• [TRY IT]:
Say how many of the lines below include the word "neuf", and write nothing else.

• [INFORMATION]:
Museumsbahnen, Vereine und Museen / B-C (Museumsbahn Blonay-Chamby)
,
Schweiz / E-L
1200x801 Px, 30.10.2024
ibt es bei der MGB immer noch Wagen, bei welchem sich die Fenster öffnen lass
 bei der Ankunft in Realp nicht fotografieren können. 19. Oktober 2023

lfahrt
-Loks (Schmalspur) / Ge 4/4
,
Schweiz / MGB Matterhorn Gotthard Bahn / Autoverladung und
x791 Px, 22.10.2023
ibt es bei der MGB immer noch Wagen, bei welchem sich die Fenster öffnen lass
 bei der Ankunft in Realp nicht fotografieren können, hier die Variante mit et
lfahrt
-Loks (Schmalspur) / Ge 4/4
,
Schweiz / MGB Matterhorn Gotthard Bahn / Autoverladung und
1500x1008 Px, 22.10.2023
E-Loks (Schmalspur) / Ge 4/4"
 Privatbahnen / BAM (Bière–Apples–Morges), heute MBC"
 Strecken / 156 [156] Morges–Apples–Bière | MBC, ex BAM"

* * *

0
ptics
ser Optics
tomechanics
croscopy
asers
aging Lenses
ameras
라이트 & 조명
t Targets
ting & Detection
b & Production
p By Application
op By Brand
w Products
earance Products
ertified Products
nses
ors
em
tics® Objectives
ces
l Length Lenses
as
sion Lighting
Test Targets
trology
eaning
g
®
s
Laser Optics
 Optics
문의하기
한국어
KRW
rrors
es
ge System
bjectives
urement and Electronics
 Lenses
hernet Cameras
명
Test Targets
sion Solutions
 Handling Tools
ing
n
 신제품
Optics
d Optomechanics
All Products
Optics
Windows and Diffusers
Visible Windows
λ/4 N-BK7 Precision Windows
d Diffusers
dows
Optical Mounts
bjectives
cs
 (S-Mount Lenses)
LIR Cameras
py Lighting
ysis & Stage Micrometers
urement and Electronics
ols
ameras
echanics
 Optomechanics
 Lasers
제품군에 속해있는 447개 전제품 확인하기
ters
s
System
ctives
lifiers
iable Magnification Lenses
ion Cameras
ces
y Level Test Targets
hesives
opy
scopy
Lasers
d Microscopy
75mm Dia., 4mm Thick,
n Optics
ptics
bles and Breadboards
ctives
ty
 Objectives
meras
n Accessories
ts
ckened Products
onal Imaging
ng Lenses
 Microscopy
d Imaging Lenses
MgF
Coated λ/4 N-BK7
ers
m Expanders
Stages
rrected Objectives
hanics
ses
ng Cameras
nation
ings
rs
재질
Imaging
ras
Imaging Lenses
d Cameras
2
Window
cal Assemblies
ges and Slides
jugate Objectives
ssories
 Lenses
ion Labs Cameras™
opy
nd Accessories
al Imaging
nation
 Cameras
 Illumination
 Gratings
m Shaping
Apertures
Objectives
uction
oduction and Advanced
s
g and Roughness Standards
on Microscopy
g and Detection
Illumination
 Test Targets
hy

--

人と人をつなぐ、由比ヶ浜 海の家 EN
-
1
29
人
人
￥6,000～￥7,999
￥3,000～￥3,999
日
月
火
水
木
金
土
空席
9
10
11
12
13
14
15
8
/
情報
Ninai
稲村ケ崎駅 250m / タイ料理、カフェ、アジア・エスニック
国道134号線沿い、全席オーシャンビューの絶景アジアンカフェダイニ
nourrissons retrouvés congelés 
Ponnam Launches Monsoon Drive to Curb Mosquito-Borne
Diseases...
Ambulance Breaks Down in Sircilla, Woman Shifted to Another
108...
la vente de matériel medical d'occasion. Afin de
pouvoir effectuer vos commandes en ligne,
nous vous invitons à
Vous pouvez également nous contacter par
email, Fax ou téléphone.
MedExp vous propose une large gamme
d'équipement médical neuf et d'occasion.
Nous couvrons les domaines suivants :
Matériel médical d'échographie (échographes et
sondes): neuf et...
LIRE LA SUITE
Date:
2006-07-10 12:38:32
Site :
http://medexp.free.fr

• [EXERCISE OUTPUT]:
2